Two weeks after the announcement of the pass-fail option, amid growing student frustration with the move as expressed in the petition, the University extended the deadline to opt for pass-fail grading until April 27, the final day of classes. After this date, students can petition to change the grading basis of their classes.

“We especially appreciate the desire expressed in an on-line petition, and elsewhere, to protect the most vulnerable members of our student community,” the email reads. “Please be assured that these issues are happening across higher education, and graduate and medical schools will all be aware of the extraordinary circumstances facing students in Spring 2020.”

Morissa Wisdom (22C), one of the petition’s creators, said that although the University’s communication regarding the optional pass-fail system seems immutable, she hopes administrators are still considering how to adequately address the situation that many, specifically first-generation and low-income students, are going through.

“They have to acknowledge that people are struggling, at the very least,” Wisdom said.

The petition states that many students are enduring inauspicious conditions for academic success. Namely, Wisdom attributed the evacuation of on-campus housing as a precursor for these students’ situations.

Petition co-organizer Shantell Dasilva (19Ox, 21C) expressed optimism over  the number of signatures the petition has amassed.

“18% of the student body receives Pell Grants, meaning that they are financially in need, … and as of right now about 30% of Emory’s student body has signed the petition so it’s looking pretty good in numbers right now,” Dasilva said.
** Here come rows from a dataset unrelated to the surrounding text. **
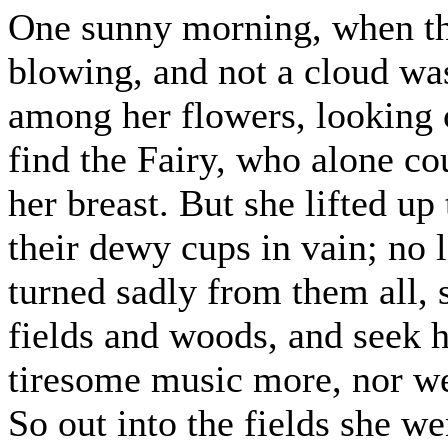
One sunny morning, when th
blowing, and not a cloud was
among her flowers, looking c
find the Fairy, who alone c
her breast. But she lifted up
their dewy cups in vain; no l
turned sadly from them all, s
fields and woods, and seek her
tiresome music more, nor we
So out into the fields she we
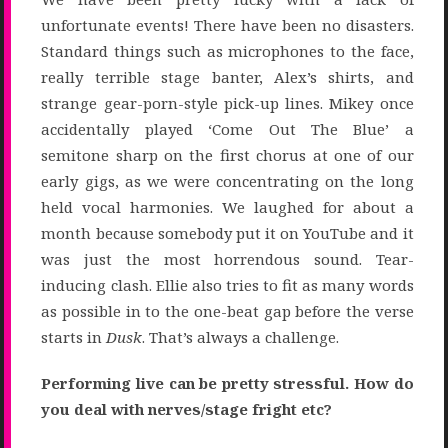
unfortunate events! There have been no disasters.
Standard things such as microphones to the face,
really terrible stage banter, Alex’s shirts, and
strange gear-porn-style pick-up lines. Mikey once
accidentally played ‘Come Out The Blue’ a
semitone sharp on the first chorus at one of our
early gigs, as we were concentrating on the long
held vocal harmonies. We laughed for about a
month because somebody put it on YouTube and it
was just the most horrendous sound. Tear-
inducing clash. Ellie also tries to fit as many words
as possible in to the one-beat gap before the verse
starts in
Dusk
. That’s always a challenge.
Performing live can be pretty stressful. How do
you deal with nerves/stage fright etc?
The petition does not ask respondents to indicate their affiliation to Emory.

Dasilva believes that a “Double-A” grading system will level an unequal playing field between “those who are disadvantaged and are going back to homes that they simply cannot concentrate as well in” versus those who are “more privileged and [have] nothing to worry about.” 

She noted that many students, including herself, now have to worry about paying bills on top of focusing in class, all while living within distracting environments. For Dasilva, this entails living with her aunt and three cousins in a one-bedroom apartment.

Dasilva hopes to keep up momentum and continue calling on Emory to listen. She’s currently encouraging students to create videos of their personal stories in an attempt to promote awareness and capture administrators’ attention. 

Regardless of the final outcome, Wisdom remains hopeful that the petition will have an impact on the community, and at the very least, serve as a window into the lives and needs of Emory’s most vulnerable students. 

“The existence of the petition represents the struggle that a lot of students are going through,” Wisdom said. “This is a problem that can’t be ignored.”

The Centro Latinx Advisory Board (CLAB), which is listed as a signatory to the petition, told the Wheel in an April 3 email that it did not endorse the petition as an organization.

“Recently it has come to the attention of the Centro Latinx Advisory Board (CLAB) that CLAB is a supporter of a petition regarding the ‘Double-A’ or ‘4.0 Pass/No Credit’ option for Emory,” the email reads. “This is, simply put, false.”

CLAB noted that individual board members were allowed to sign the petition.